FramptonRose · 22/01/2022 10:17

We are really struggling at the moment.

Long story short, we have basically overspent for the last two years as we had money coming in but did have debts in the backround. We both kept pushing the debt to the back of our minds thinking we would start paying it off in lump sums when we had another big job come in.
For context my husband runs his own business and even with Covid and before was still doing OK, now it feels like everything has just collapsed around us, he is not getting as much work in etc.
Now the chickens have come home to roost and we owe money everywhere, before anyone gives me a lecture I completely hold my hands up, I normally am so 'head screwed on' with this kind of thing and hate being in debt, but I think we just got to a point where we had a fair bit coming in and I literally lost my way.
I am dealing with the debt side and have made arrangements with everyone to start paying back but we are going to struggle massively!
I feel like such an idiot as I should have seen this coming and it was so out of character for me.

In the midst of all this, DH and I are arguing constantly, he told me this morning that he is not happy and basically said some horrible things to me, now I have to say, he is under huge pressure now (as am I) and I have said horrible things to him in the past so I am not innocent, but this morning, I felt like it wasn't just coming from a place of anger, it was like he truly wasn't happy.

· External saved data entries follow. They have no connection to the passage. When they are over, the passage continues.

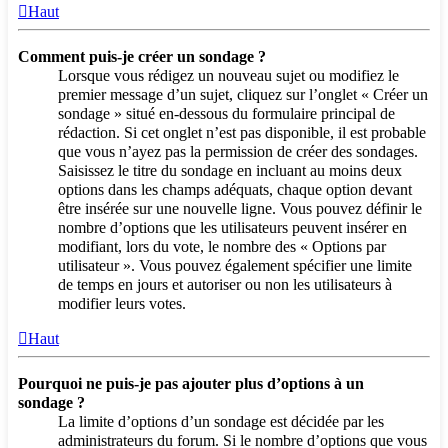
Haut
Comment puis-je créer un sondage ?
Lorsque vous rédigez un nouveau sujet ou modifiez le
premier message d’un sujet, cliquez sur l’onglet « Créer un
sondage » situé en-dessous du formulaire principal de
rédaction. Si cet onglet n’est pas disponible, il est probable
que vous n’ayez pas la permission de créer des sondages.
Saisissez le titre du sondage en incluant au moins deux
options dans les champs adéquats, chaque option devant
être insérée sur une nouvelle ligne. Vous pouvez définir le
nombre d’options que les utilisateurs peuvent insérer en
modifiant, lors du vote, le nombre des « Options par
utilisateur ». Vous pouvez également spécifier une limite
de temps en jours et autoriser ou non les utilisateurs à
modifier leurs votes.
Haut
Pourquoi ne puis-je pas ajouter plus d’options à un
sondage ?
La limite d’options d’un sondage est décidée par les
administrateurs du forum. Si le nombre d’options que vous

I just don't know what to do now, I feel like we are drowning in debt and stress!

OP posts:
FramptonRose · 22/01/2022 10:18

Just to clarify these are business debts not personal ones.

OP posts:
TinyW · 22/01/2022 10:20

Do you have equity in your home with these recent price rises? If it were me, I’d sell up, clear debt and start again. Obviously won’t work if debt more than equity. You may have to sell up anyway if you split up.

MMmomDD · 22/01/2022 10:25

Of course he isn’t happy. His business is in trouble and depts have accumulated. And you are going to be struggling for a whole.
Unless you work as a team - the marriage will be over. Stress and money issues can do it to the strongest of couples.

So - if I were you - I’d just try to be nice to each other and see how things go.

FramptonRose · 22/01/2022 10:25

Not really, the issue is, if we sold, we would have to privately rent which would be so so expensive where we live, we would provably be worse off. I don't really want to upheave the kids either (if I can help it)
I am spending the weekend going through every direct debit we have to try and reduce our outgoings.

I am currently trying to cancel something I had booked for the kids in the summer too in the hope I just loose the deposit for that.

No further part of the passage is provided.